### WHAT YOU SHOULD DO
Report each line of the data below in which "kilómetros" appears.
-------- SOURCE RECORDS --------
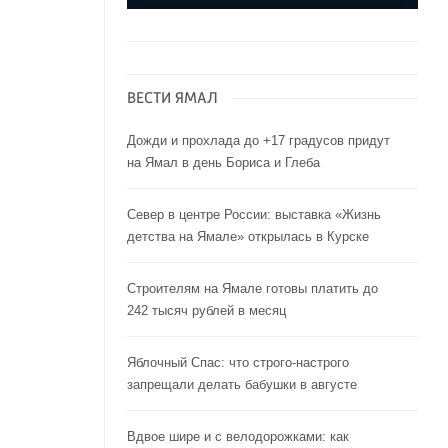
ВЕСТИ ЯМАЛ
Дожди и прохлада до +17 градусов придут
на Ямал в день Бориса и Глеба
Север в центре России: выставка «Жизнь
детства на Ямале» открылась в Курске
Строителям на Ямале готовы платить до
242 тысяч рублей в месяц
Яблочный Спас: что строго-настрого
запрещали делать бабушки в августе
Вдвое шире и с велодорожками: как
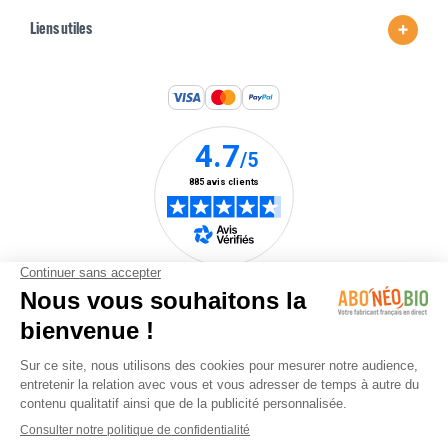
Liens utiles
Une marque du
groupe Nature &
Stratégie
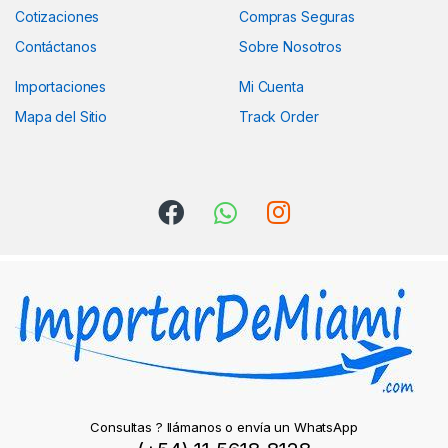
Cotizaciones
Compras Seguras
Contáctanos
Sobre Nosotros
Importaciones
Mi Cuenta
Mapa del Sitio
Track Order
Consultas ? llámanos o envía un WhatsApp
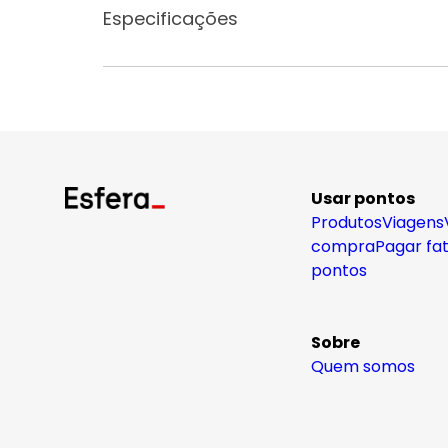
Especificações
Usar pontos
Produtos
Viagens
compra
Pagar fa
pontos
Sobre
Quem somos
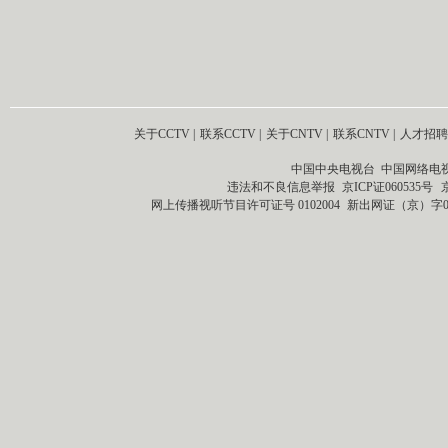
关于CCTV
|
联系CCTV
|
关于CNTV
|
联系CNTV
|
人才招聘
中国中央电视台 中国网络电
违法和不良信息举报
京ICP证060535号
网上传播视听节目许可证号 0102004
新出网证（京）字0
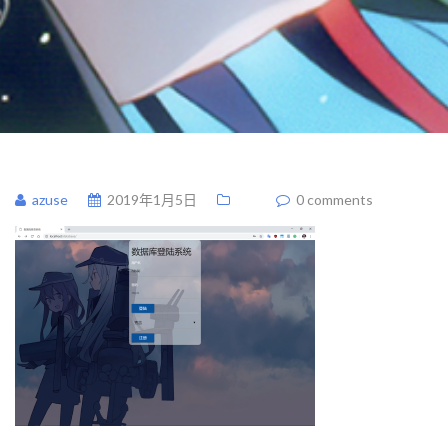
azuse
2019年1月5日
0 comments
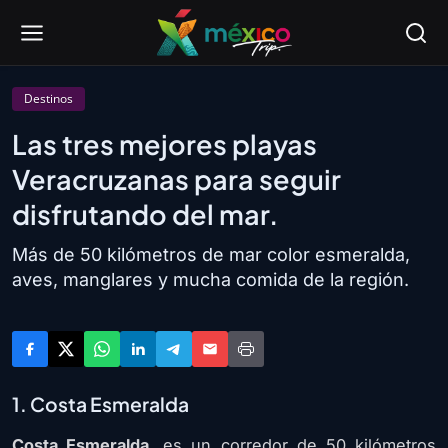
Destinos
Las tres mejores playas
Veracruzanas para seguir
disfrutando del mar.
Más de 50 kilómetros de mar color esmeralda,
aves, manglares y mucha comida de la región.
1. Costa Esmeralda
Costa Esmeralda
, es un corredor de 50 kilómetros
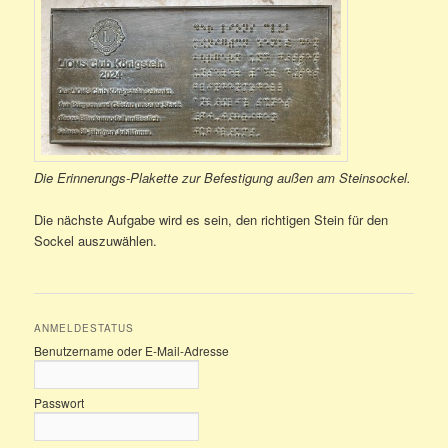
Die Erinnerungs-Plakette zur Befestigung außen am Steinsockel.
Die nächste Aufgabe wird es sein, den richtigen Stein für den
Sockel auszuwählen.
ANMELDESTATUS
Benutzername oder E-Mail-Adresse
Passwort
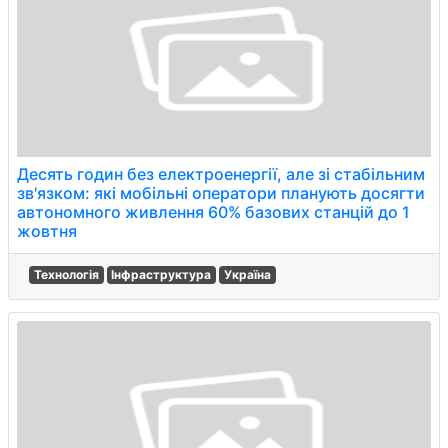
Десять годин без електроенергії, але зі стабільним
зв'язком: які мобільні оператори планують досягти
автономного живлення 60% базових станцій до 1
жовтня
Технологія
Інфраструктура
Україна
--------
### WRITTEN SOLUTION
Más de 50 kilómetros de mar color esmeralda,
, es un corredor de 50 kilómetros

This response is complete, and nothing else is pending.